(Beginning of Source material)
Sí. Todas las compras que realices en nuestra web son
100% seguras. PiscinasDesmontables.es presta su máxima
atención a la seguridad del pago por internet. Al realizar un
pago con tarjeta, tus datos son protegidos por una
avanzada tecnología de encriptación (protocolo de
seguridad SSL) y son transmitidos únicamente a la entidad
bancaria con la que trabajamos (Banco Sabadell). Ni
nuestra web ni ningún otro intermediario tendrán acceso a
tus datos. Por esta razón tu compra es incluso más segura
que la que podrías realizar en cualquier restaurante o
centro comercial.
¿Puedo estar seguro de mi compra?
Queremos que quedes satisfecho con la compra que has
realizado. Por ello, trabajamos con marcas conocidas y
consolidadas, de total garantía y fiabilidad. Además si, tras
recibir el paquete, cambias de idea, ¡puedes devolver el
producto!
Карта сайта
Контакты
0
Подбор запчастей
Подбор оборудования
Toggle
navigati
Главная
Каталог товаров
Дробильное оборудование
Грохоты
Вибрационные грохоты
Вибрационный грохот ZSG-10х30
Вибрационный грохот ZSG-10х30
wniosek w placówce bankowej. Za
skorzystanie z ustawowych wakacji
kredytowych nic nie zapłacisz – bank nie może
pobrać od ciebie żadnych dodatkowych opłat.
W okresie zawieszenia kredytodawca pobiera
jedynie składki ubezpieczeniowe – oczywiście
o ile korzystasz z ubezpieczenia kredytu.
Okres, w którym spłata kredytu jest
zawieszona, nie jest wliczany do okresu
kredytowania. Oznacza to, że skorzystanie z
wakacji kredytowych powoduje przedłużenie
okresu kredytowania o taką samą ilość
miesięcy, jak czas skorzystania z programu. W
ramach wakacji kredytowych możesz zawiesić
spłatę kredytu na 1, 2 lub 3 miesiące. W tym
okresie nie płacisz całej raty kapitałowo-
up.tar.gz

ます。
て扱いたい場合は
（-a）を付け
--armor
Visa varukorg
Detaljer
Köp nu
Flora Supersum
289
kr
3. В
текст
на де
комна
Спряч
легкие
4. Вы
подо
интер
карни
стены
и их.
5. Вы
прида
(End of Source material)
Problem to work on:
Transcribe each entry precisely, missing none.

Answer below:
Sí. Todas las compras que realices en nuestra web son
100% seguras. PiscinasDesmontables.es presta su máxima
atención a la seguridad del pago por internet. Al realizar un
pago con tarjeta, tus datos son protegidos por una
avanzada tecnología de encriptación (protocolo de
seguridad SSL) y son transmitidos únicamente a la entidad
bancaria con la que trabajamos (Banco Sabadell). Ni
nuestra web ni ningún otro intermediario tendrán acceso a
tus datos. Por esta razón tu compra es incluso más segura
que la que podrías realizar en cualquier restaurante o
centro comercial.
¿Puedo estar seguro de mi compra?
Queremos que quedes satisfecho con la compra que has
realizado. Por ello, trabajamos con marcas conocidas y
consolidadas, de total garantía y fiabilidad. Además si, tras
recibir el paquete, cambias de idea, ¡puedes devolver el
producto!
Карта сайта
Контакты
0
Подбор запчастей
Подбор оборудования
Toggle
navigati
Главная
Каталог товаров
Дробильное оборудование
Грохоты
Вибрационные грохоты
Вибрационный грохот ZSG-10х30
Вибрационный грохот ZSG-10х30
wniosek w placówce bankowej. Za
skorzystanie z ustawowych wakacji
kredytowych nic nie zapłacisz – bank nie może
pobrać od ciebie żadnych dodatkowych opłat.
W okresie zawieszenia kredytodawca pobiera
jedynie składki ubezpieczeniowe – oczywiście
o ile korzystasz z ubezpieczenia kredytu.
Okres, w którym spłata kredytu jest
zawieszona, nie jest wliczany do okresu
kredytowania. Oznacza to, że skorzystanie z
wakacji kredytowych powoduje przedłużenie
okresu kredytowania o taką samą ilość
miesięcy, jak czas skorzystania z programu. W
ramach wakacji kredytowych możesz zawiesić
spłatę kredytu na 1, 2 lub 3 miesiące. W tym
okresie nie płacisz całej raty kapitałowo-
up.tar.gz

ます。
て扱いたい場合は
（-a）を付け
--armor
Visa varukorg
Detaljer
Köp nu
Flora Supersum
289
kr
3. В
текст
на де
комна
Спряч
легкие
4. Вы
подо
интер
карни
стены
и их.
5. Вы
прида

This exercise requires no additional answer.